I know I should have asked this a long time ago but i just started to wonder what year this was.







. it came with Alivio components.


----------



## Thirdrawn (Mar 22, 2007)

I'm gonna go with 1994.


----------



## Cayenne_Pepa (Dec 18, 2007)

Trek made the 850 model from 1994-1997. I believe yours is a 1994 model. The black and crimson fade paint is a rare one indeed. When did you convert it to SS?


----------



## Thirdrawn (Mar 22, 2007)

Zachariah said:


> Trek made the 850 model from 1994-1997.


With all due respect, I think this range is too narrow. Trek didn't release an 850 each year, or they may have released a SHX version with a suspension fork rather than a rigid fork (1994 saw the release of both models, incidentally). But Trek released the 850 off and on until 1997. The earliest catalog I've seen (1984) even contains an 850.

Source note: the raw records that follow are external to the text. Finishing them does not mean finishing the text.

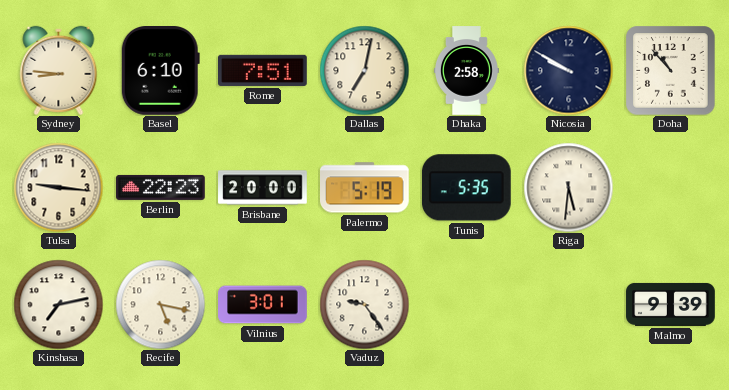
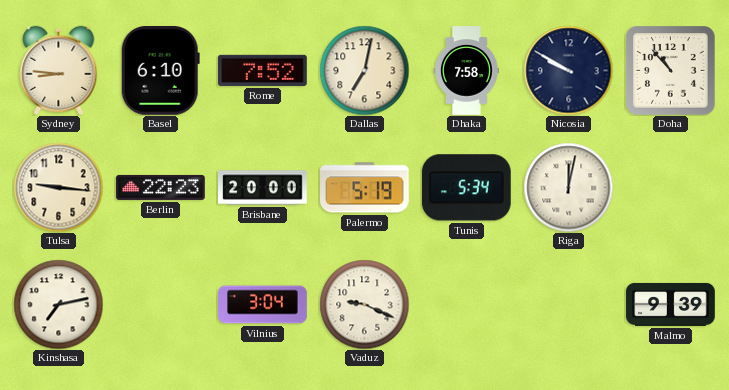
Rome: 7:51 -> 7:52
Dhaka: 2:58 -> 7:58
Tunis: 5:35 -> 5:34
Riga: 5:31 -> 12:02
Recife: 5:17 -> none
Vilnius: 3:01 -> 3:04
Vaduz: 9:24 -> 9:19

Again, I may be mistaken or the information I'm looking at may be incorrect. But I wanted to point out that this bike comes from the tail-end of the 850's lifetime rather than the beginning.


----------



## Cayenne_Pepa (Dec 18, 2007)

Owning more Treks than I ever did...you may be right. I am simply going by what BikePedia listed. I am NO Trek bike historian!


----------



## Guest (May 16, 2009)

looks very much like the one in the 94 catalog (page 16)

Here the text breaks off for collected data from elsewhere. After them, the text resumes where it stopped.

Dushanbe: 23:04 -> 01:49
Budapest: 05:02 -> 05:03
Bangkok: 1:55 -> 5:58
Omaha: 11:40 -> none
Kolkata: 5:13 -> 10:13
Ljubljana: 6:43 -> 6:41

http://www.mtb-kataloge.de/Bikekataloge/PDF/Trek/1994.pdf

http://www.vintage-trek.com/model_numbers1.htm

850

83, black metallic with red panel and head tube
84, black with red graphics
85, black with red graphics
86 Antelope - tamarak (olive drab), also pink to white fade
87 Antelope - blue metallic with white decals, also red/black fade with silver decals 
88, yellow with blue decals, also black with magenta decals
89, silver with bright blue decals, also denim blue with yellow decals 
90, intense blue with white decals, also white with black decals
91, red with black splash with white decals on black and silver
92, Antelope - sour grape with white decals
94, floating violet/black fade with white decals, also steel blue with black decals
95, Mercury silver/steel blue fade with black decals, also ice green with blue decals
96, Saturn silver/ice indigo fade with ice indigo decals, also dry ice red with black decals
97, dry ice blue with black decals


----------



## nuck_chorris (Jun 6, 2008)

It was Converted to SS back in Early 08 . Thanks guys for helping me out ,I was thinking the 80's but now i see its early 90's


----------



## rockhound (Dec 19, 2005)

Do you mind if I piggyback on this thread?

I built up a black Antelope frame and fork that had the same headtube badge.

The thing is it has pencil seatstays at the seat-tube and an 1-1/8 headtube (threaded).

I thought by the time the 1-1/8 headtube was introduced; pencil seatstays were long gone.

Any idea?


----------



## Fillet-brazed (Jan 13, 2004)

All I can say is: Hot bike! Saw one exactly like that (same year even) at the grocery store about two years ago.


----------



## Ingemar (Sep 5, 2009)

*Ingemar*

I bought mine in 1982 or 83.


----------



## Glide the Clyde (Nov 12, 2009)

It's a '94


----------